This project demonstrates a document ingestion pipeline for Retrieval-Augmented Generation (RAG) using the LangChain framework with an Ollama local LLM backend. The pipeline converts local unstructured files into vector embeddings and stores them in a Chroma vector database, enabling semantic search and question answering.
- LangChain: Modular framework for building LLM-powered applications, used for document loading, transformation, and RAG chain creation.
- Ollama + LLM (e.g., Ollama3/Mistral): Local language model used as the reasoning engine.
- Chroma: Embedded vector database for storing and retrieving document embeddings.

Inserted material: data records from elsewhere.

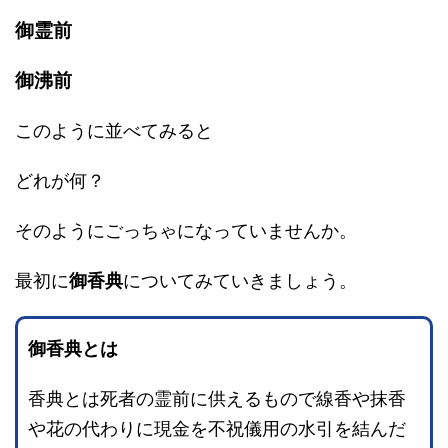
御霊前
御沸前
このように並べてみると
どれが何？
そのようにごっちゃになっていませんか。
最初に
御香典
についてみていきましょう。
御香典とは
香典とは死者の霊前に供えるもので線香や抹香
や花の代わりに現金を不祝儀用の水引を結んだ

- FastEmbed: Lightweight, high-speed embedding model for converting text to vector representations.
- Streamlit: For a simple interactive front-end.
- Loads PDF and TXT documents from local
./datadirectory. - Splits documents into manageable chunks using recursive character splitting.
- Generates vector embeddings using
FastEmbedEmbeddings. - Stores processed documents and metadata in a persistent Chroma DB.
- Sets up a basic RAG pipeline to answer questions using retrieved chunks and Ollama-powered LLM responses.
-
Install dependencies:
pip install langchain langchain-community chromadb fastembed
-
Start Ollama with a supported model
curl -fsSL https://ollama.com/install.sh | shMake sure Ollama is running and the model (e.g., llama3) is downloaded.
ollama run llama3
-
Run the notebook
streamlit run streamlit_app.py
.
├── streamlit_app.py # Main retrieval pipeline logic
├── data/ # Directory with PDF and TXT documents
└── chroma_db/ # Auto-created directory for Chroma vector store
After ingesting Golden Visa documents, you can query:
"What are the requirements for Portugal's Golden Visa?"
The system will retrieve semantically relevant document chunks and generate a response using the local LLM.